The Maryland Public Opinion Survey was the product of two years of research on what it would take to start an Election Studies and Public Opinion Research Center at St. Mary’s College of Maryland. This is part of a pedagogical service learning experiment that began in 2012 and will continue until the end of 2015. I am Professor Susan Grogan. I am a Professor of Political Science at St. Mary’s College of Maryland and a member of the Advisory Board of the College’s Center for the Study of Democracy.
The commentaries in this blog supplement the static web-site of The Maryland Public Opinion Survey. In a few days, we will have completed our fourth public opinion survey experimenting with practical ways to conduct public opinion polling at a small college. We conducted our first poll from April 10 – 13 and published its results on April 18, 2014. The method used was Interactive Voice Response (IVR)–questions are recorded as audio tracks that are played over the phone according to a programmed script to respondents who then key in their answers using their phones number pad. That fall, we conducted an Exit Poll of voters in St. Mary’s County on Election Day 2014. By Exit Poll, I mean we stood at the exit of randomly selected voting places and interviewed every so many people as they exited. Our purpose was different than most Exit Polls run by media organizations. We were not there to get a jump on the election results.

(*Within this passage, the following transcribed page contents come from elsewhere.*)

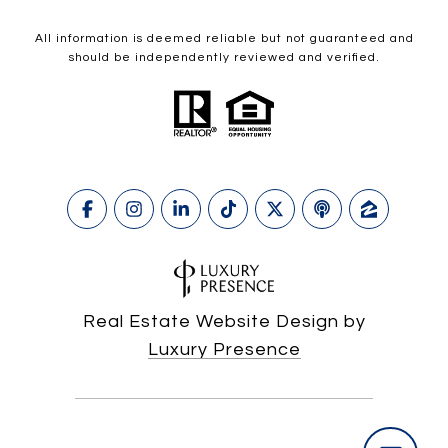
All information is deemed reliable but not guaranteed and
should be independently reviewed and verified.
Real Estate Website Design by
Luxury Presence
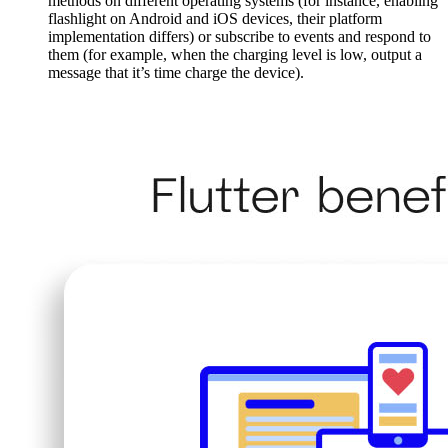
methods on different operating systems (for instance, enabling
flashlight on Android and iOS devices, their platform
implementation differs) or subscribe to events and respond to
them (for example, when the charging level is low, output a
message that it’s time charge the device).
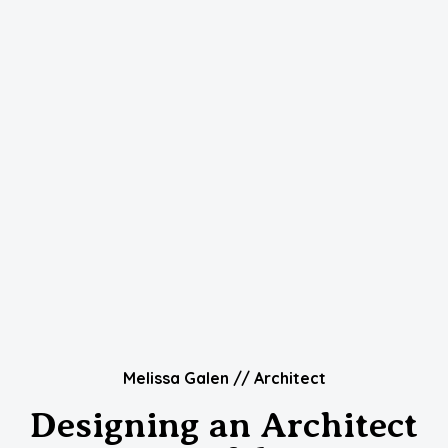
Melissa Galen // Architect
Designing an Architect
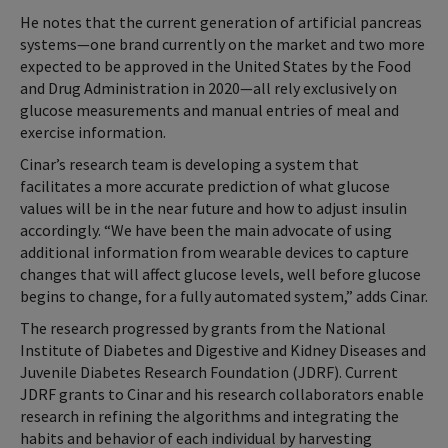
He notes that the current generation of artificial pancreas
systems—one brand currently on the market and two more
expected to be approved in the United States by the Food
and Drug Administration in 2020—all rely exclusively on
glucose measurements and manual entries of meal and
exercise information.
Cinar’s research team is developing a system that
facilitates a more accurate prediction of what glucose
values will be in the near future and how to adjust insulin
accordingly. “We have been the main advocate of using
additional information from wearable devices to capture
changes that will affect glucose levels, well before glucose
begins to change, for a fully automated system,” adds Cinar.
The research progressed by grants from the National
Institute of Diabetes and Digestive and Kidney Diseases and
Juvenile Diabetes Research Foundation (JDRF). Current
JDRF grants to Cinar and his research collaborators enable
research in refining the algorithms and integrating the
habits and behavior of each individual by harvesting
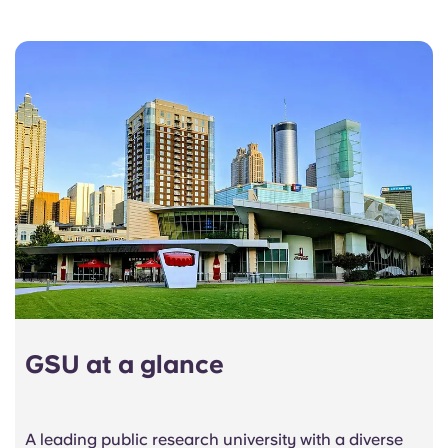
GSU at a glance
A leading public research university with a diverse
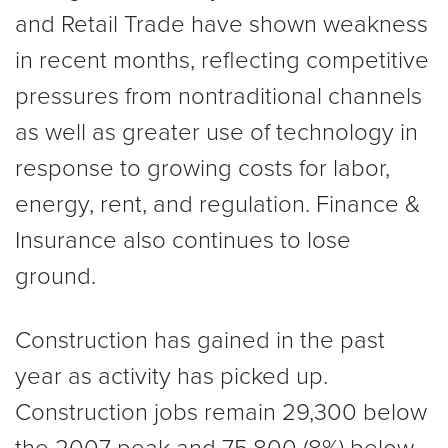
and Retail Trade have shown weakness
in recent months, reflecting competitive
pressures from nontraditional channels
as well as greater use of technology in
response to growing costs for labor,
energy, rent, and regulation. Finance &
Insurance also continues to lose
ground.
Construction has gained in the past
year as activity has picked up.
Construction jobs remain 29,300 below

We conducted two public opinion surveys during 2015. The first was a mixed method survey. It was an a second IVR survey that also offered participants the choice to take the survey online. About 15% of our responses were online. Having an online version also allowed us to administer a few surveys directly over the one phone in my office–mostly to elderly persons.
In November 2015, we conducted an online survey using a random sample of email addresses, whereas we had obtained random samples of landline phone numbers for IVR surveys before. The email sample is quite expensive. Due to budget limitations, I had to cut that sample in half and was unable to afford a random sample of phone numbers to supplement this to make sure we had good response numbers. Consequently, the November 2015 will have a rather small number of responses and larger margin of error than usual. But, the information will still be useful in terms of politics and public policy and more importantly will establish a baseline to project what an online survey with a higher number of responses would cost.
I had hoped to do more along these lines, but you will find some commentary that my students and I have published as background information on surveys and polling in general and how to interpret polling data. You will also find plenty of commentary on our own survey results as well as a few comments about other surveys and polls that caught our attention for one reason or another.